Ich sah meiner Mutter an wie unbehaglich sie sich fühlte, die Worte Massenmörder und umbringen in einem Zusammenhang mit Sacka zu erwähnen. Sie wirkte so eingeschüchtert. Dabei konnte sie auch nicht ihren umherschweifenden Blick unterdrücken, mit dem sie sich suchend umsah, obwohl wir in unserem eigenen Haus waren.

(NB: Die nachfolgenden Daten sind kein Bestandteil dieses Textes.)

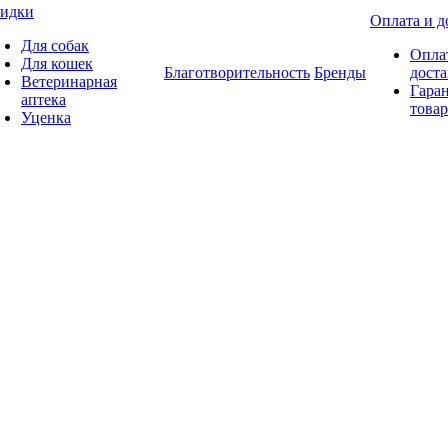
идки
Оплата и д
Для собак
Опла
Для кошек
Благотворительность
Бренды
доста
Ветеринарная
Гаран
аптека
товар
Уценка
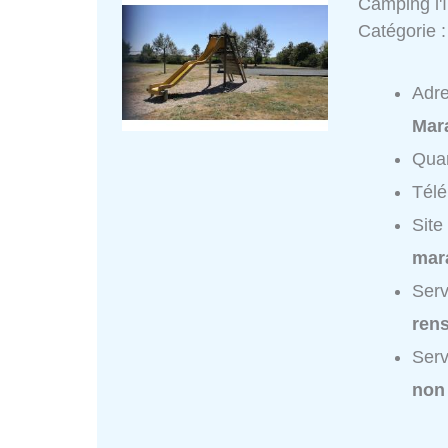
Camping l'î
Catégorie 
Adr
Mar
Quar
Tél
Site
mar
Serv
ren
Serv
non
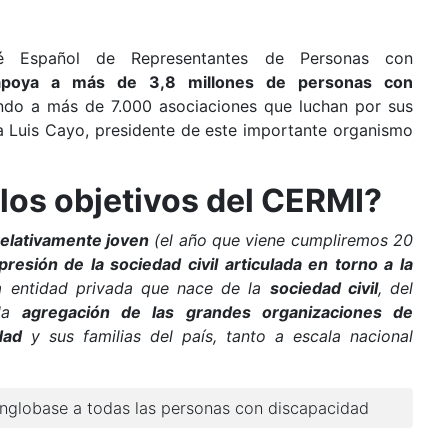
é Español de Representantes de Personas con
apoya a más de 3,8 millones de personas con
ando a más de 7.000 asociaciones que luchan por sus
a Luis Cayo, presidente de este importante organismo
los objetivos del CERMI?
relativamente joven
(el año que viene cumpliremos 20
presión de la sociedad civil articulada en torno a la
 entidad privada que nace de la
sociedad civil
, del
 la
agregación de las grandes organizaciones de
dad
y sus familias del país, tanto a escala nacional
englobase a todas las personas con discapacidad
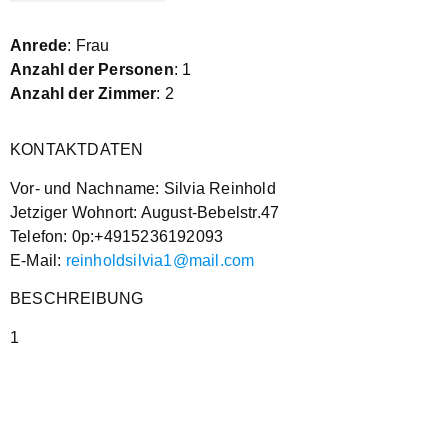
Anrede
: Frau
Anzahl der Personen
: 1
Anzahl der Zimmer
: 2
KONTAKTDATEN
Vor- und Nachname: Silvia Reinhold
Jetziger Wohnort: August-Bebelstr.47
Telefon: 0p:+4915236192093
E-Mail:
reinholdsilvia1@mail.com
BESCHREIBUNG
1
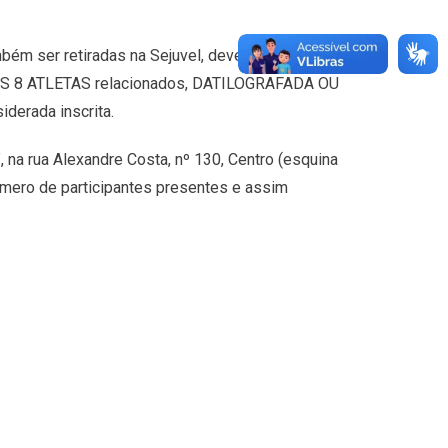
mbém ser retiradas na Sejuvel, devendo ser
ENOS 8 ATLETAS relacionados, DATILOGRAFADA OU
derada inscrita.
, na rua Alexandre Costa, nº 130, Centro (esquina
úmero de participantes presentes e assim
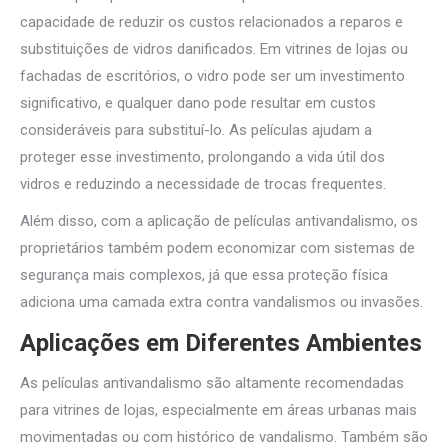
capacidade de reduzir os custos relacionados a reparos e
substituições de vidros danificados. Em vitrines de lojas ou
fachadas de escritórios, o vidro pode ser um investimento
significativo, e qualquer dano pode resultar em custos
consideráveis para substituí-lo. As películas ajudam a
proteger esse investimento, prolongando a vida útil dos
vidros e reduzindo a necessidade de trocas frequentes.
Além disso, com a aplicação de películas antivandalismo, os
proprietários também podem economizar com sistemas de
segurança mais complexos, já que essa proteção física
adiciona uma camada extra contra vandalismos ou invasões.
Aplicações em Diferentes Ambientes
As películas antivandalismo são altamente recomendadas
para vitrines de lojas, especialmente em áreas urbanas mais
movimentadas ou com histórico de vandalismo. Também são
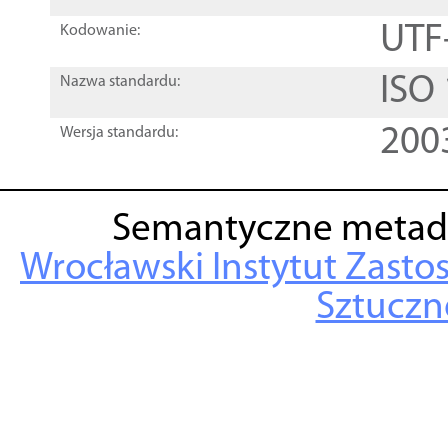
UTF
Kodowanie:
ISO
Nazwa standardu:
200
Wersja standardu:
Semantyczne metad
Wrocławski Instytut Zasto
Sztuczne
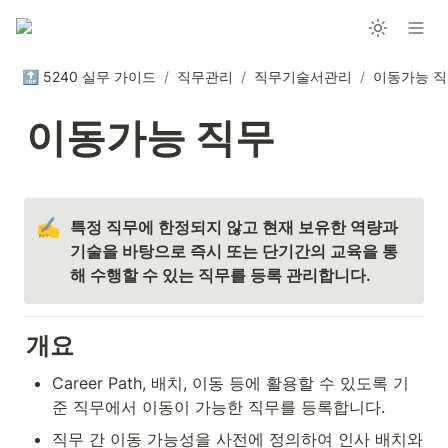
🔝 5240 실무 가이드
/
직무관리
/
직무기술서관리
/
이동가능 
이동가능 직무
✍️
특정 직무에 한정되지 않고 현재 보유한 역량과 
기술을 바탕으로 즉시 또는 단기간의 교육을 통
해 수행할 수 있는 직무를 등록 관리합니다.
개요
Career Path, 배치, 이동 등에 활용할 수 있도록 기
준 직무에서 이동이 가능한 직무를 등록합니다.
직무 간 이동 가능성을 사전에 정의하여 인사 배치와 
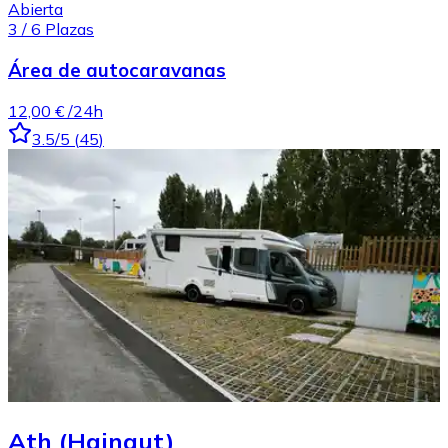
Abierta
3
/
6
Plazas
Área de autocaravanas
12,00 €
/24h
3.5
/5
(
45
)
Ath (Hainaut)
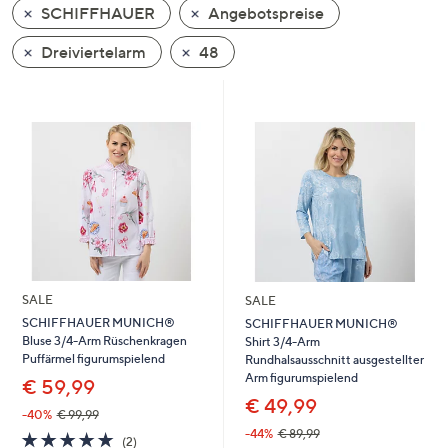
SCHIFFHAUER
Angebotspreise
oder
wischen
Dreiviertelarm
48
Sie
auf
Touch-
Geräten
nach
links
bzw.
rechts,
um
diese
SALE
SALE
anzuzeigen.
SCHIFFHAUER MUNICH®
SCHIFFHAUER MUNICH®
Bluse 3/4-Arm Rüschenkragen
Shirt 3/4-Arm
Puffärmel figurumspielend
Rundhalsausschnitt ausgestellter
Arm figurumspielend
€ 59,99
€ 49,99
-40%
€ 99,99
-44%
€ 89,99
5.0
2
(2)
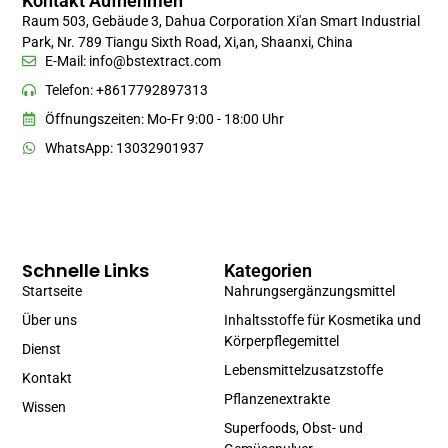
Kontakt Aufnehmen
Raum 503, Gebäude 3, Dahua Corporation Xi'an Smart Industrial
Park, Nr. 789 Tiangu Sixth Road, Xi,an, Shaanxi, China
E-Mail:
info@bstextract.com
Telefon: +8617792897313
Öffnungszeiten: Mo-Fr 9:00 - 18:00 Uhr
WhatsApp: 13032901937
Schnelle Links
Kategorien
Startseite
Nahrungsergänzungsmittel
Über uns
Inhaltsstoffe für Kosmetika und
Körperpflegemittel
Dienst
Lebensmittelzusatzstoffe
Kontakt
Pflanzenextrakte
Wissen
Superfoods, Obst- und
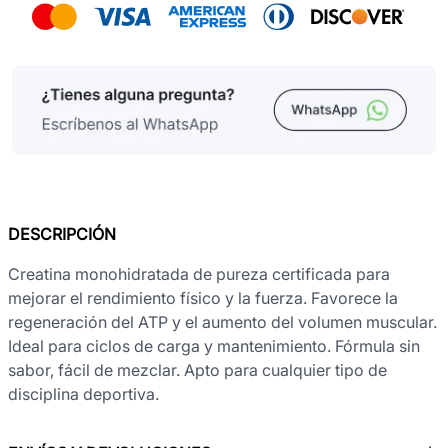
DESCRIPCIÓN
Creatina monohidratada de pureza certificada para
mejorar el rendimiento físico y la fuerza. Favorece la
regeneración del ATP y el aumento del volumen muscular.
Ideal para ciclos de carga y mantenimiento. Fórmula sin
sabor, fácil de mezclar. Apto para cualquier tipo de
disciplina deportiva.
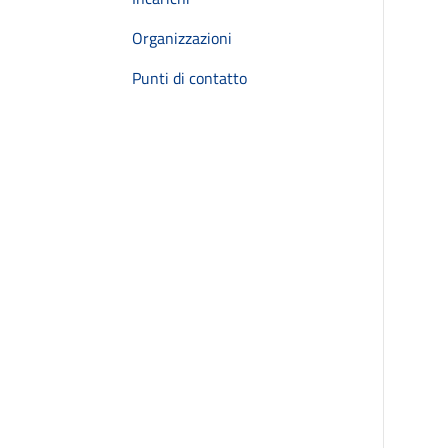
Organizzazioni
Punti di contatto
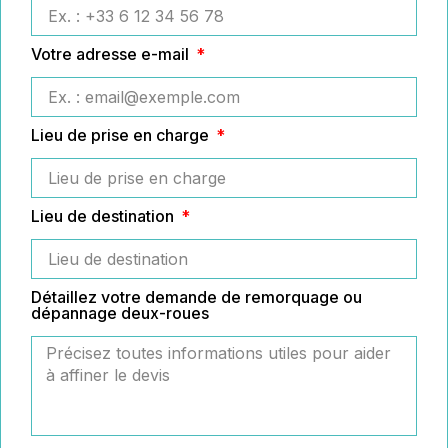
Votre adresse e-mail
Lieu de prise en charge
Lieu de destination
Détaillez votre demande de remorquage ou
dépannage deux-roues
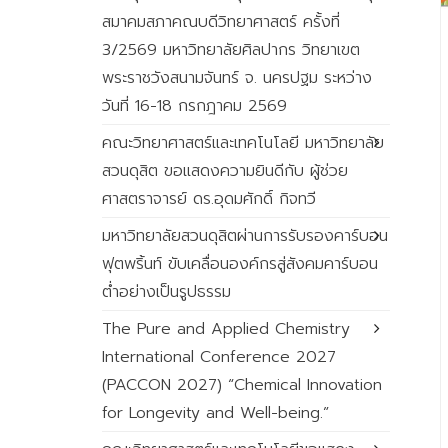
สมาคมสภาคณบดีวิทยาศาสตร์ ครั้งที่
3/2569 มหาวิทยาลัยศิลปากร วิทยาเขต
พระราชวังสนามจันทร์ จ. นครปฐม ระหว่าง
วันที่ 16-18 กรกฎาคม 2569
คณะวิทยาศาสตร์และเทคโนโลยี มหาวิทยาลัย
สวนดุสิต ขอแสดงความยินดีกับ ผู้ช่วย
ศาสตราจารย์ ดร.อุดมศักดิ์ กิจทวี
มหาวิทยาลัยสวนดุสิตผ่านการรับรองคาร์บอน
ฟุตพริ้นท์ ขับเคลื่อนองค์กรสู่สังคมคาร์บอน
ต่ำอย่างเป็นรูปธรรม
The Pure and Applied Chemistry
International Conference 2027
(PACCON 2027) “Chemical Innovation
for Longevity and Well-being.”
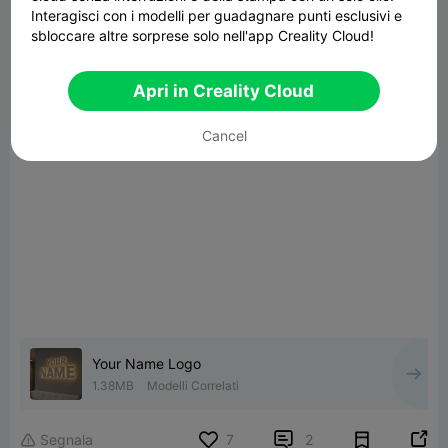
Interagisci con i modelli per guadagnare punti esclusivi e
sbloccare altre sorprese solo nell'app Creality Cloud!
Apri in Creality Cloud
Cancel
Your Name Logo
1.38MB
Modelli Correlati


Segnala
7
2

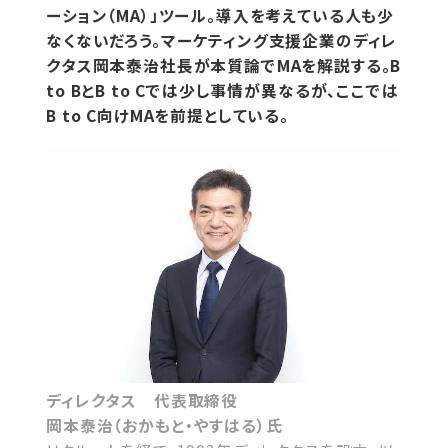
ーション（MA）」ツール。導入を考えている人も少
なくないだろう。マーケティング支援企業のディレ
クタス岡本泰治社長が本質論でMAを解説する。B
to BとB to Cでは少し事情が異なるが、ここでは
B to C向けMAを前提としている。
ディレクタス 代表取締役
岡本泰治（おかもと・やすはる）氏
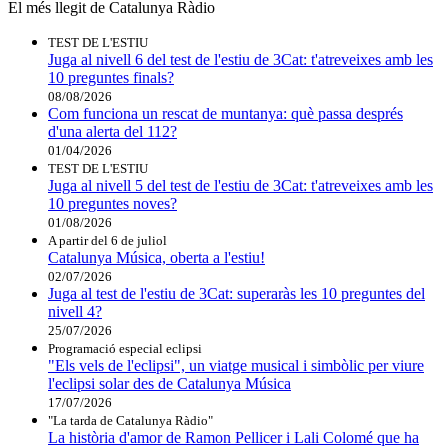
El més llegit de Catalunya Ràdio
TEST DE L'ESTIU
Juga al nivell 6 del test de l'estiu de 3Cat: t'atreveixes amb les
10 preguntes finals?
08/08/2026
Com funciona un rescat de muntanya: què passa després
d'una alerta del 112?
01/04/2026
TEST DE L'ESTIU
Juga al nivell 5 del test de l'estiu de 3Cat: t'atreveixes amb les
10 preguntes noves?
01/08/2026
A partir del 6 de juliol
Catalunya Música, oberta a l'estiu!
02/07/2026
Juga al test de l'estiu de 3Cat: superaràs les 10 preguntes del
nivell 4?
25/07/2026
Programació especial eclipsi
"Els vels de l'eclipsi", un viatge musical i simbòlic per viure
l'eclipsi solar des de Catalunya Música
17/07/2026
"La tarda de Catalunya Ràdio"
La història d'amor de Ramon Pellicer i Lali Colomé que ha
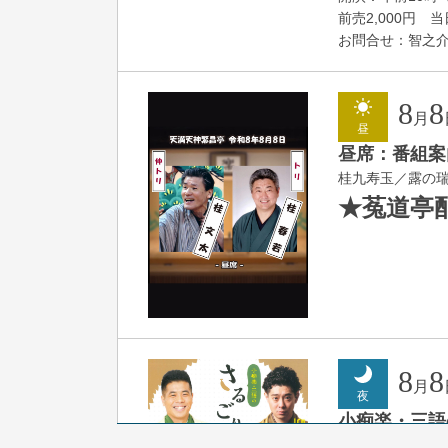
前売2,000円 当日
お問合せ：智之介・力
8
8
月
昼
昼席：番組案
桂九寿玉／露の
★菟道亭
8
8
月
夜
小痴楽・三語
桂三語／柳亭小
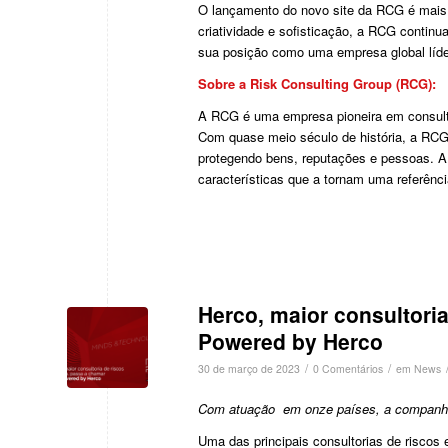
O lançamento do novo site da RCG é mais 
criatividade e sofisticação, a RCG continu
sua posição como uma empresa global líde
Sobre a Risk Consulting Group (RCG):
A RCG é uma empresa pioneira em consultor
Com quase meio século de história, a RCG
protegendo bens, reputações e pessoas. A 
características que a tornam uma referên
Herco, maior consultoria
Powered by Herco
/
/
30 de março de 2023
0 Comentários
em
News
Com atuação em onze países, a companhia 
Uma das principais consultorias de riscos e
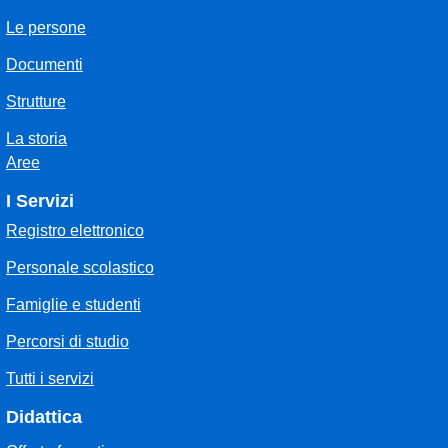
Le persone
Documenti
Strutture
La storia
Aree
I Servizi
Registro elettronico
Personale scolastico
Famiglie e studenti
Percorsi di studio
Tutti i servizi
Didattica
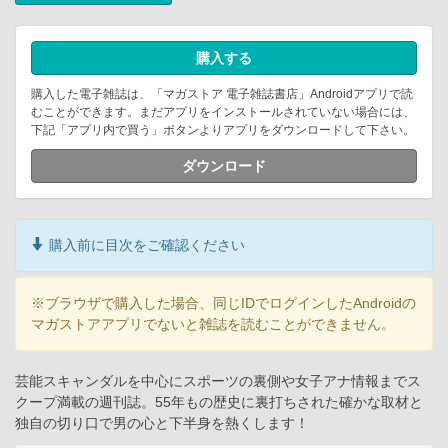
購入する
購入した電子雑誌は、「マガストア 電子雑誌書店」Androidアプリで読
むことができます。まだアプリをインストールされていない場合には、
下記「アプリ内で買う」ボタンよりアプリをダウンロードして下さい。
ダウンロード
購入前に目次をご確認ください
※ブラウザで購入した場合、同じIDでログインしたAndroidの
マガストアアプリでないと雑誌を読むことができません。
芸能スキャンダルを中心にスポーツの裏側や女子アナ情報までス
クープ満載の週刊誌。55年もの歴史に裏打ちされた確かな取材と
独自の切り口で男の心と下半身を熱くします！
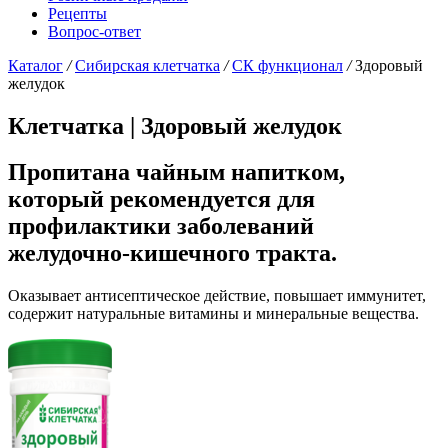
Рецепты
Вопрос-ответ
Каталог
/
Сибирская клетчатка
/
СК функционал
/
Здоровый
желудок
Клетчатка |
Здоровый желудок
Пропитана чайным напитком,
который рекомендуется для
профилактики заболеваний
желудочно-кишечного тракта.
Оказывает антисептическое действие, повышает иммунитет,
содержит натуральные витамины и минеральные вещества.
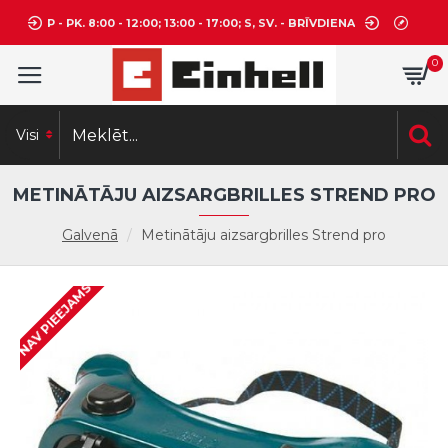
P - PK. 8:00 - 12:00; 13:00 - 17:00; S, SV. - BRĪVDIENA
0
Visi
METINĀTĀJU AIZSARGBRILLES STREND PRO
Galvenā
Metinātāju aizsargbrilles Strend pro
NAV PIEEJAMS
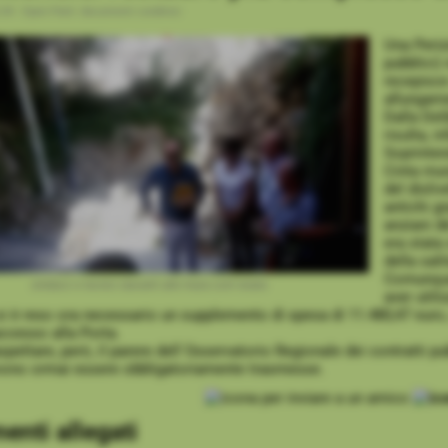
:34
-
Open Patti: documenti condivisi
Una Periz
pubblici) 
recepisce
allungame
Dalla Del
risulta, i
Soprinten
Cinta mur
del disliv
antichi g
anziani de
era stata
della sali
Comunque,
sindaco e tecnici davanti alle mura com´erano
aver utili
 si è reso ora necessario un supplemento di spesa di 11.480,47 euro
ccesso alla Porta.
pettare, però, il parere dell´Osservatorio Regionale dei contratti pub
vono ormai essere obbligatoriamente trasmesse.
nti allegati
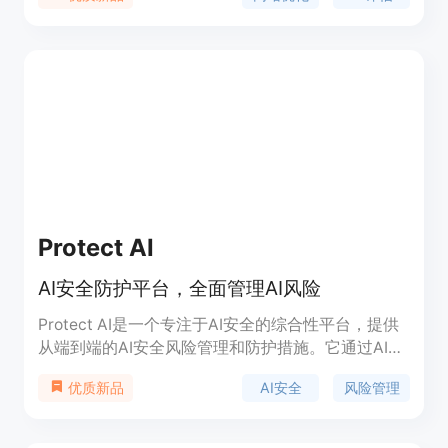
Protect AI
AI安全防护平台，全面管理AI风险
Protect AI是一个专注于AI安全的综合性平台，提供
从端到端的AI安全风险管理和防护措施。它通过AI安
全态势管理(AI-SPM)整合，帮助企业实现AI应用的安
AI安全
风险管理
优质新品
全性，同时保障数据安全和抵御AI特有的安全威胁。
该平台能够为AI系统提供全面的可见性、修复和治
理，支持企业在AI探索和创新中保持信心。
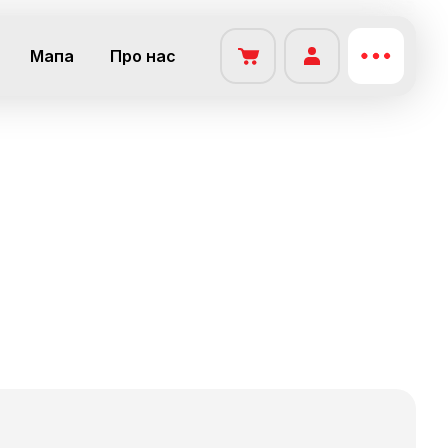
Мапа
Про нас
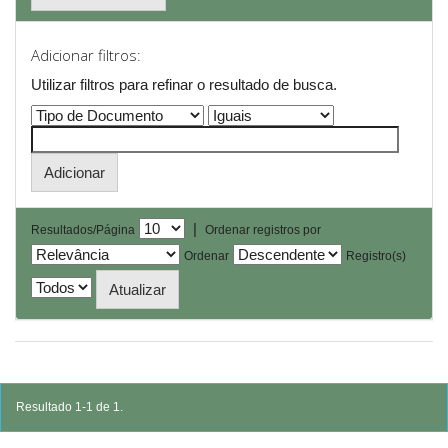
Adicionar filtros:
Utilizar filtros para refinar o resultado de busca.
|
Resultados/Página
Ordenar registros por
Ordenar
Registro(s)
Resultado 1-1 de 1.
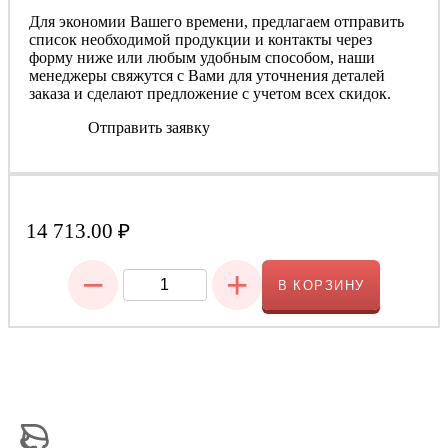
Для экономии Вашего времени, предлагаем отправить
список необходимой продукции и контакты через
форму ниже или любым удобным способом, наши
менеджеры свяжутся с Вами для уточнения деталей
заказа и сделают предложение с учетом всех скидок.
Отправить заявку
14 713.00
₽
−
+
В КОРЗИНУ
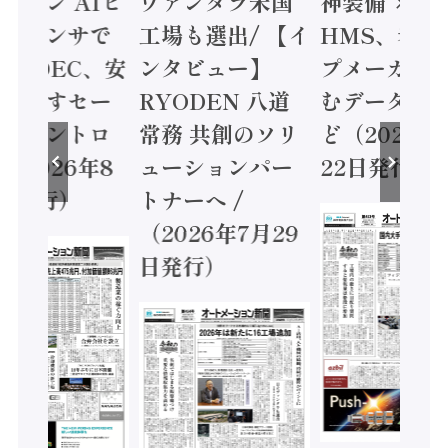
ミコン AIビ
ヴァンタラ米国
神装備 ×
ョンセンサで
工場も選出/ 【イ
HMS、老舗
 / IDEC、安
ンタビュー】
プメーカー
に動かすセー
RYODEN 八道
むデータ活用
ティコントロ
常務 共創のソリ
ど（2026年
（2026年8
ューションパー
22日発行）
日発行）
トナーへ /
（2026年7月29
日発行）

»Das ist mir alles schon klar, trotzdem...«, versuchte ich sie wieder auf den Traum zu lenken. »Hier geht es nicht um irgendwelche Ansichten, verstehst du? Lass dich von so einem Traum nicht zu abwegigen und vor allem so gefährlichen Hirngespinsten verleiten. Und denk an meine Worte von gestern.« Abwartend hoffte sie auf meine Bestätigung, die ich ihr aber nicht gab.

»Zoe, du sprichst außerhalb dieses Hauses mit niemandem darüber.« Ihre nachdrückliche Art drängte mich zu einer Zustimmung. »Ja.« Ich wollte es nicht wahrhaben, aber in meine Gedanken schlich sich etwas ein, das ihr zustimmte.

4 ZOE

Am nächsten Tag traf ich mich mit Wise nach seinem Gitarrenunterricht, den er gelegentlich gab und wir gingen ein Stück. »Und wie macht er sich?«, fragte ich. Ich meinte den kleinen Jungen, den Wise unterrichtete. Das könnte jetzt seine siebte Stunde gewesen sein. Oder achte? »Er macht tolle Fortschritte. Es ist wirklich klasse. Sein Bruder will es vielleicht auch bald mal ausprobieren.« Wise strahlte als er davon erzählte. Es machte ihm wirklich Spaß, das sah man ihm an und das wiederum freute mich, weshalb ich automatisch auch lächeln musste. »Scheint, als ob er Talent hat.« Wise sah mich stirnrunzelnd an. »Wieso Talent? Das hat doch nichts mit Talent zu tun. Er hat einfach den besten Lehrer aller Zeiten.« Dann konnte er seine ernste Miene nicht länger aufrechterhalten und musste lachen. Ich boxte ihm leicht gegen die Schulter. »Ach ja? Du selbstverliebter Lehrer. Das glaubst du doch wohl selber nicht.« Ich lachte auch.

Zwei Leute kamen uns entgegen. Beim Vorbeigehen schnappten wir ihre Worte auf, als sie miteinander redeten. »... mitbekommen, dass Herr Lente wieder zu Hause ist?« Die zweite Person nickte vielsagend und antwortete: »Wer hat das nicht mitbekommen.« Als sie an uns vorbei waren, sah ich Wise an. Sein Lachen war verschwunden und auch ich war in Gedanken.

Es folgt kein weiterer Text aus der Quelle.